Just a reminder as to the intent of the story of Ananias and Sapphira . The story is not literally true. You can't kill brethren in church , haul them out to the dumpster and dispose of them and not expect some inquiry from the Romans who might not take kindly to murder in the Church of God, (The Holy Spirit did it. Uh huh) or from relatives who might wonder why their mom and dad, uncle and aunt, son or daughter , grandpa or grandma did not come home from church today.
And too...any other sin, doubt or denial about Jesus can be forgiven or overlooked, but this one on MONIES not given to the Apostles is a death wish. Imagine that!
While the intent of the story escapes the modern reader, the simple fact is that it would not have escaped the original audience. The story was written to warn the readers in Luke and Paul's community of believers about following Peter instead of Paul.

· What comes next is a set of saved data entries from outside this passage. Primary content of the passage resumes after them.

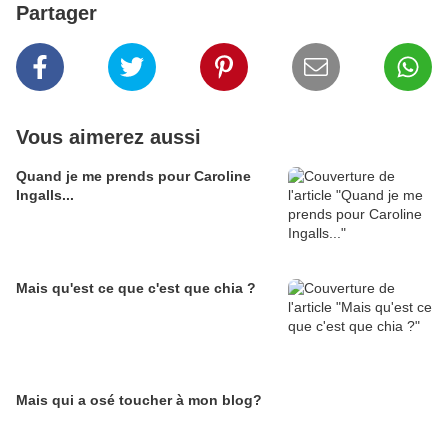
Partager
Vous aimerez aussi
Quand je me prends pour Caroline
Ingalls...
Mais qu'est ce que c'est que chia ?
Mais qui a osé toucher à mon blog?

If you think Peter and Paul both spoke the same thing and loved each other, you haven't done your homework. Luke was making fun of the "Great Apostle Peter" with a tale for his readers about two church people who said they would do one thing...give all to the church, and did another...held back. Even as a kid I never understood this withholding of what was theirs to be a crime worthy of death. At any rate, the irony in the story that it is The Great Peter pronouncing judgment on these folk when everyone also knew that Peter said HE would do one thing...never leave Jesus, and did another...denied him.

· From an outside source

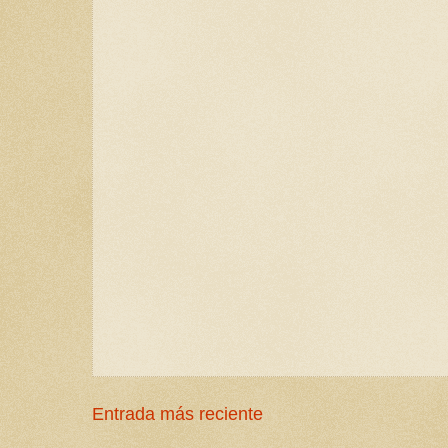
Entrada más reciente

In other words, don't follow Peter.
The idea of all things common was very short lived phenomenon in the early church who thought Jesus was going to return almost any minute. It was not a long term practice nor did they think it would be. I am sure many sincere people gave then and lost their shirts to the early Apostles as well as we all know Jesus did not return for them.
As time went on and on and Jesus did not return the apologetics were written into the cannon such as:
2 Peter 3:
Most scholars agree that 2 Peter is a forgery, or to be more kind, pseudopigraphical, , written long after Peter was gone but in his name. It was written to address the problem of Jesus not having returned and in classic form blamed the members or scoffers who noticed Jesus had not returned and their friends in the church were dying off. They are accused of being willingly ignorant and should have understood that a day with God is not the same as a day for man. Of course they were not told this fact until after Jesus had failed to return in a timely manner. This is a pure apologetic written by someone in the name of Peter later in church history when , true to form, the Church could not admit to being simply mistaken, so they had to rewrite the story which also blamed those who brought Jesus failure to return "soon" to their attention.